The International Trade Commission ruled 2-1 in April in favor of a petition under the banner of “protection,” alleging that quartz imports are causing “substantial” harm to domestic monopolies. Both Democratic commissioners backed the corporate petitioners; the lone Republican voted against it. On May 5, those two Democrats issued their monopoly-seeking remedy recommendations: a four-year tariff-rate quota with a 25% tax on imports below the quota and a 40% tax on imports once the quota is reached. They propose a quota of between 140 million and 154 million square feet for the first year. For context, in 2024 the U.S. imported 234 million square feet—so this quota is designed to restrict supply sharply, drive up prices, and funnel billions into a handful of politically connected companies. The commissioners carve out exemptions for countries with free-trade agreements, but none of the top five supplying nations in 2025 qualify. According to U.S. census data, they are India, Vietnam, Thailand, Spain, and Malaysia.

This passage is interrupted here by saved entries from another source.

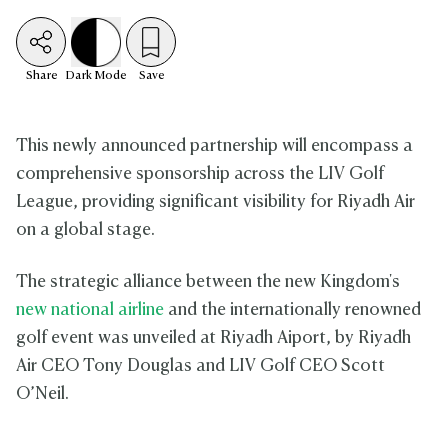
Share
Dark
Mode
Save
This newly announced partnership will encompass a
comprehensive sponsorship across the LIV Golf
League, providing significant visibility for Riyadh Air
on a global stage.
The strategic alliance between the new Kingdom's
new national airline
and the internationally renowned
golf event was unveiled at Riyadh Aiport, by Riyadh
Air CEO Tony Douglas and LIV Golf CEO Scott
O’Neil.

The ITC doesn’t allege unfair trade practices by the foreign producers. And the gross profit margins of U.S. slab producers in 2024 were a bloated 38%, according to an ITC staff report. As Illinois Rep. Raja Krishnamoorthi wrote in a March 27 letter to ITC chair Amy Karpel, “these multinational companies’ share of the surface products market has remained consistent for years… They remain profitable and have made major recent investments in their U.S. manufacturing facilities.” There is no crisis here—no flood of cheap imports destroying a struggling industry. The slab producers are already feasting, and they want the government to force everyone else to pay for a bigger table.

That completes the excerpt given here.